AYRTON SENNA, 25 ANOS


 
O presente texto foi escrito em 04 de maio de 1994, três dias após a morte de Senna


        Um país órfão de tudo chora seu mito. A Sociologia nem teoria alguma podem explicar plenamente essa dor. É inútil se falar em poder dos meios de comunicação, em manipulação do imaginário, em possíveis usos políticos, ou no que quer que seja desse teor. A realidade imediatamente visível explode os compartimentos teóricos.   
        O visível: no dia seguinte, mensagens espontâneas de saudade em redações escolares, um menino de três anos que recusa o alimento, a garotinha de dois perguntando ao pai o que é morrer (...); no dia fatídico, pessoas desenham com seus corpos a imagem de um coração, enquanto passa o cortejo fúnebre; o trem do metrô diminui a marcha, guardas choram, vê-se o rosto contraído de um piloto de avião, em terra, não acreditando (...). Imagens de uma única dor em múltiplas faces, dor cujas razões tocam, de repente, o mais fundo espanto do se estar no mundo: a presença-espectro da face da morte.
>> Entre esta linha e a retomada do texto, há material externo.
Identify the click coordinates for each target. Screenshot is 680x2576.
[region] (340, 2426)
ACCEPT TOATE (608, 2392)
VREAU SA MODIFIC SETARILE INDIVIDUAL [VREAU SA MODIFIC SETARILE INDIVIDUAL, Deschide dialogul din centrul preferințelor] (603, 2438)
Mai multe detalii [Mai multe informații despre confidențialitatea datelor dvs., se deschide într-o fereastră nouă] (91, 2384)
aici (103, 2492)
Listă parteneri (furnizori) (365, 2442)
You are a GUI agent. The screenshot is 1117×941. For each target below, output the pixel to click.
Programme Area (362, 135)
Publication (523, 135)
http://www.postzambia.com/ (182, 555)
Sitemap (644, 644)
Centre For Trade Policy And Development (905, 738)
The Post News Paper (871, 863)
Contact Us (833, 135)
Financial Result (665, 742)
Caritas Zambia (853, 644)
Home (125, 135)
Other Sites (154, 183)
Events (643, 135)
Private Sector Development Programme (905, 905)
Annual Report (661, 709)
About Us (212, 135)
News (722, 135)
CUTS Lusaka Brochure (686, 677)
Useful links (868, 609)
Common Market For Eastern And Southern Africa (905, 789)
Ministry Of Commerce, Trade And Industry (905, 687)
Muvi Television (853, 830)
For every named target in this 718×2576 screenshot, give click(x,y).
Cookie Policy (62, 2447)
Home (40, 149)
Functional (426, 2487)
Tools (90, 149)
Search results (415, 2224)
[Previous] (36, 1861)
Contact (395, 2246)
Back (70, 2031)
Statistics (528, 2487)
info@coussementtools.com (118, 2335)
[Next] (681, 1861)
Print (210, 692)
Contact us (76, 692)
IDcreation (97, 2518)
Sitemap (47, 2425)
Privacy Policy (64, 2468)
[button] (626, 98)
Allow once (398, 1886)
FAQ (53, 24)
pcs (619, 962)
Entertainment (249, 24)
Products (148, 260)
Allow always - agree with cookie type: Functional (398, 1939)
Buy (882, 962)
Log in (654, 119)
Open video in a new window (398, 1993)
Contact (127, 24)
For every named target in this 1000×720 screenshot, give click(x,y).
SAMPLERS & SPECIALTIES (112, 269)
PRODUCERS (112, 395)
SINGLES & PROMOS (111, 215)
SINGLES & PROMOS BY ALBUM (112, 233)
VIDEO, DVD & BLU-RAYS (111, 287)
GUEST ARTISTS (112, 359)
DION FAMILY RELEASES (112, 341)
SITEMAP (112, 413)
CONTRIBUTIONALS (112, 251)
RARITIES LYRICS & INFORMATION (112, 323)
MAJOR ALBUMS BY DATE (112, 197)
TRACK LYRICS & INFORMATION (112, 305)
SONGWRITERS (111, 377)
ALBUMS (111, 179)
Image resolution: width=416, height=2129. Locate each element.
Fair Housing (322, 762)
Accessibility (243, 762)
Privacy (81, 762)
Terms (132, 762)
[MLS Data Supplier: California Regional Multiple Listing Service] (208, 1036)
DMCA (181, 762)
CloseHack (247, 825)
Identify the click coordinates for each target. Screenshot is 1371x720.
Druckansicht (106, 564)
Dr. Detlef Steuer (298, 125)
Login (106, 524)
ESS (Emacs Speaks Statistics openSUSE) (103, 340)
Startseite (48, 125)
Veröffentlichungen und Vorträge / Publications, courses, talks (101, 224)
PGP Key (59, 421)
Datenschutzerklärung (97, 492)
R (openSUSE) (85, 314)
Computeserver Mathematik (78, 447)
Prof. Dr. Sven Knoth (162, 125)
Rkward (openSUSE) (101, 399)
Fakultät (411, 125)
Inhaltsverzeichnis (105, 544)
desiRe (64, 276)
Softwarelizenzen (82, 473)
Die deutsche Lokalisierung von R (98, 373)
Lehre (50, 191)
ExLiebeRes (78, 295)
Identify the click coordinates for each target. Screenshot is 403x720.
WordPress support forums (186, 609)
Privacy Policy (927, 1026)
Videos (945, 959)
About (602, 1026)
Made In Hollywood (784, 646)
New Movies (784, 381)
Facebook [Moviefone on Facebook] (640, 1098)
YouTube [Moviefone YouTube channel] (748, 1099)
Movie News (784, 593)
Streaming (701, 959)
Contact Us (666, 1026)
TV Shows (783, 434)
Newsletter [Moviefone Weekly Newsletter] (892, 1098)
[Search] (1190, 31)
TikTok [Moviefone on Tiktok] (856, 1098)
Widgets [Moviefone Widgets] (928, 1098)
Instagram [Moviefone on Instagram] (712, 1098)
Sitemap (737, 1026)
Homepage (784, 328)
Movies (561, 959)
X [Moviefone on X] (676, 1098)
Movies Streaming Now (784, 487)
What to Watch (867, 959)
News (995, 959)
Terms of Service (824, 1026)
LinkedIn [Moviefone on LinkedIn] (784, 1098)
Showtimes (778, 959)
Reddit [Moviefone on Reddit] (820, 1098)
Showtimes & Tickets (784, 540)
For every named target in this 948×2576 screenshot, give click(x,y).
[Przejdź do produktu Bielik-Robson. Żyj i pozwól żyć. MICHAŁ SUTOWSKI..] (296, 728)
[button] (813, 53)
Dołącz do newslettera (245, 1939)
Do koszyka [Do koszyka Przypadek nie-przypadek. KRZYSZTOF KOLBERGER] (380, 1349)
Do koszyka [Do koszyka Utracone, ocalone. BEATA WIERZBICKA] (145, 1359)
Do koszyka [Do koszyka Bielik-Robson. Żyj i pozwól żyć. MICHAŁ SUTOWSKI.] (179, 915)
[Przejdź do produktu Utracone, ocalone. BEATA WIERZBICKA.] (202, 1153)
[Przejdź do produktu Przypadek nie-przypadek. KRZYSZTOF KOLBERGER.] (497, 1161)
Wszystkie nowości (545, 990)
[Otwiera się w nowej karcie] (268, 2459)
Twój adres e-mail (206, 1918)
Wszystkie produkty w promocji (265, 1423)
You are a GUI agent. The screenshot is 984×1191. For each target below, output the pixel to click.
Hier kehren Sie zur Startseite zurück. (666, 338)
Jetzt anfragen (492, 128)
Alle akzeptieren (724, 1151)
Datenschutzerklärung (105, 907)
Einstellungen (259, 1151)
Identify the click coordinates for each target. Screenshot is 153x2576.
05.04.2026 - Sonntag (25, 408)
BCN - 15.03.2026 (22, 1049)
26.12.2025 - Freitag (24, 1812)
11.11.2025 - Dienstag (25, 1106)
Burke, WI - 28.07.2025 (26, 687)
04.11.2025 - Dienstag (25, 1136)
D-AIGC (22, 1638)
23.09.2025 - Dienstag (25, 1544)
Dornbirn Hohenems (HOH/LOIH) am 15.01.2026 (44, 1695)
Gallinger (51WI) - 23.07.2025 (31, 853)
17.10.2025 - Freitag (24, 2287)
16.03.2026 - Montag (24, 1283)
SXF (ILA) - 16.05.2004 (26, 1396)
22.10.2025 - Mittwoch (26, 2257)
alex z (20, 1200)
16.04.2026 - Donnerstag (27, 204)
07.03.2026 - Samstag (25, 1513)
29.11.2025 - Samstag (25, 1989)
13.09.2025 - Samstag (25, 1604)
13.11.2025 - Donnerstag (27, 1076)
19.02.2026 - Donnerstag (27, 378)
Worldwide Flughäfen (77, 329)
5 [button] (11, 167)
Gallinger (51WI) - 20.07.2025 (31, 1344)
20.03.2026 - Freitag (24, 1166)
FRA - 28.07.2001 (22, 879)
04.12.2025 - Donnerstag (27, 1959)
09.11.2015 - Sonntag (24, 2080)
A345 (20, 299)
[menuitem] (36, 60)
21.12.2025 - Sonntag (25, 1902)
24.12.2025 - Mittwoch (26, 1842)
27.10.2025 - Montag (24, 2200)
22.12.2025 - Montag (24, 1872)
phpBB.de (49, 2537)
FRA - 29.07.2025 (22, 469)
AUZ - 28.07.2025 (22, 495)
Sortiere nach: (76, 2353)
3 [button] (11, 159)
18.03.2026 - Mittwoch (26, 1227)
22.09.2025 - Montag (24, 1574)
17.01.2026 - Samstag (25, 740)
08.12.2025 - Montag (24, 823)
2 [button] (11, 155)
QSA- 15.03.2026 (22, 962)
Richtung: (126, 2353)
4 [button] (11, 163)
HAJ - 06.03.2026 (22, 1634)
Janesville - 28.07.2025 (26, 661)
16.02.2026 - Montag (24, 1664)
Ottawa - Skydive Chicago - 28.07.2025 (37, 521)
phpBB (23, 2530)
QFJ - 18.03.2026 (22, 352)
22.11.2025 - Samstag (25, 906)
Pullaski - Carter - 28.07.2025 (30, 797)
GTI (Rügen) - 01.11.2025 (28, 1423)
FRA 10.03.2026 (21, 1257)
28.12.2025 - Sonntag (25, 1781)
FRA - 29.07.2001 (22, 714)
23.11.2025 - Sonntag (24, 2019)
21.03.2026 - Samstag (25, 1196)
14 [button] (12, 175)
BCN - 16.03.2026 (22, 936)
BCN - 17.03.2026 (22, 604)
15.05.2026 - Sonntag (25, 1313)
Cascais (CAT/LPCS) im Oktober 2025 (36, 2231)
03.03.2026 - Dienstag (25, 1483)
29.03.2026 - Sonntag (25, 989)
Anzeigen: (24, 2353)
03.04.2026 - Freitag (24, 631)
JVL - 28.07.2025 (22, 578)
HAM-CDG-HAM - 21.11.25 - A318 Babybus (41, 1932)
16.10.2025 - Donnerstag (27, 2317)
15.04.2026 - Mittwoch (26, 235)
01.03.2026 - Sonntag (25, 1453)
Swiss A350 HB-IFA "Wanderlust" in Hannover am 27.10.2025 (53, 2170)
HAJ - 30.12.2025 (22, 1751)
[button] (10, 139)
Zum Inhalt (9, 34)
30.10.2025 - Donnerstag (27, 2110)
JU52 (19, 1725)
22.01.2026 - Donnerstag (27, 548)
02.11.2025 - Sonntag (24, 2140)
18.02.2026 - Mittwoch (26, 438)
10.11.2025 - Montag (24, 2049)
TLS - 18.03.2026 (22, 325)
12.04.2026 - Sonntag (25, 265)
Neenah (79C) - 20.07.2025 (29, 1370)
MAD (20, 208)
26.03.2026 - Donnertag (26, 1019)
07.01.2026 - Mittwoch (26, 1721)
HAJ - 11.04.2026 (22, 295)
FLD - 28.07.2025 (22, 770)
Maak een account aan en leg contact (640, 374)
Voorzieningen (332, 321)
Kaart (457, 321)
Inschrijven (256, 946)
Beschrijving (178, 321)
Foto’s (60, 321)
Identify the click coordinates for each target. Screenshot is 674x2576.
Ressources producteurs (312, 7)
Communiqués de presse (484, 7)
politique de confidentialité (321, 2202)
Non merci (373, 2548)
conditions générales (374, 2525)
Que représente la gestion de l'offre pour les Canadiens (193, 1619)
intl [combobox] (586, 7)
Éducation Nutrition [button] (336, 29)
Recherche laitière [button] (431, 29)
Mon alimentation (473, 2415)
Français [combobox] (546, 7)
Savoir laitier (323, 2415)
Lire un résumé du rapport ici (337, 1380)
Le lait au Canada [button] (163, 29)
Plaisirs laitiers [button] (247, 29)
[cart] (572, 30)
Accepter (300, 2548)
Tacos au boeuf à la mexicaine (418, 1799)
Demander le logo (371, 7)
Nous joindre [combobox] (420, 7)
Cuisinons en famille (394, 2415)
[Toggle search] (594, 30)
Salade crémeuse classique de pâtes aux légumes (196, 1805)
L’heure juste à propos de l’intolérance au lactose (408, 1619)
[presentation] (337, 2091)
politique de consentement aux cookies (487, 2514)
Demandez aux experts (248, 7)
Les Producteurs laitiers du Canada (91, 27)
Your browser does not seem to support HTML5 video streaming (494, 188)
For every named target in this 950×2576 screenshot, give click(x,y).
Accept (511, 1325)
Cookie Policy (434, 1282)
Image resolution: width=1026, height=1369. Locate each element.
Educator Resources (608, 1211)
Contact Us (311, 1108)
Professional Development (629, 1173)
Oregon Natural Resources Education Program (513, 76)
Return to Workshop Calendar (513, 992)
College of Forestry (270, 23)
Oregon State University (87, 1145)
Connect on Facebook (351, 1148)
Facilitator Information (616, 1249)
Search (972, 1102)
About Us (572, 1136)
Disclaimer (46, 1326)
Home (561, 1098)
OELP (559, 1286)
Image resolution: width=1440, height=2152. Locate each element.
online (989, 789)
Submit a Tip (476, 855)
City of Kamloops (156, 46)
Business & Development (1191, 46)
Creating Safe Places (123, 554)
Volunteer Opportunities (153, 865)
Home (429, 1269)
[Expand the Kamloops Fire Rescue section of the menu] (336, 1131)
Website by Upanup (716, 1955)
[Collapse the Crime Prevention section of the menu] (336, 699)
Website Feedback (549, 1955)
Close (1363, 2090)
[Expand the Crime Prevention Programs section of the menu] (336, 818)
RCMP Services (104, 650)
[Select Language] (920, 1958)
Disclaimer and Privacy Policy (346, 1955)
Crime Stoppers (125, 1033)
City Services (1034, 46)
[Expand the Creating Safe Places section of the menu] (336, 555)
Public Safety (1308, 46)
        Um carro voa e em segundos se faz em pedaços diante das telas da aldeia global. Uma enorme mancha de sangue, o sangue de um homem jovem. De repente morto. Herói e símbolo. Morto. De repente, mito. Homens e mulheres e adolescentes e crianças, no Brasil, no mundo, carpindo essa morte. Como em tempos míticos. A maioria das pessoas não sabe de que subterrâneos lhe vem tal sentimento de perda, mas, intui.
       O herói se foi, ficou o mito. Penso nos milhares outros, como nós outros, que se vão, todos os dias, como se nunca tivessem existido. Só existiram para os seus seres íntimos e para alguns mais ou menos próximos. Quantos desses mortos não terão despedida de ninguém, mas, isso são outras histórias.
        Do herói, desse Ayrton Senna de repente mito, nos despedimos, com adeuses longos, e continuamos, vivos e precários. Nesses momentos é como se o conforto de uma brisa de eternidade nos tocasse a face com a sua mesma para sempre repetida indecifrável mensagem.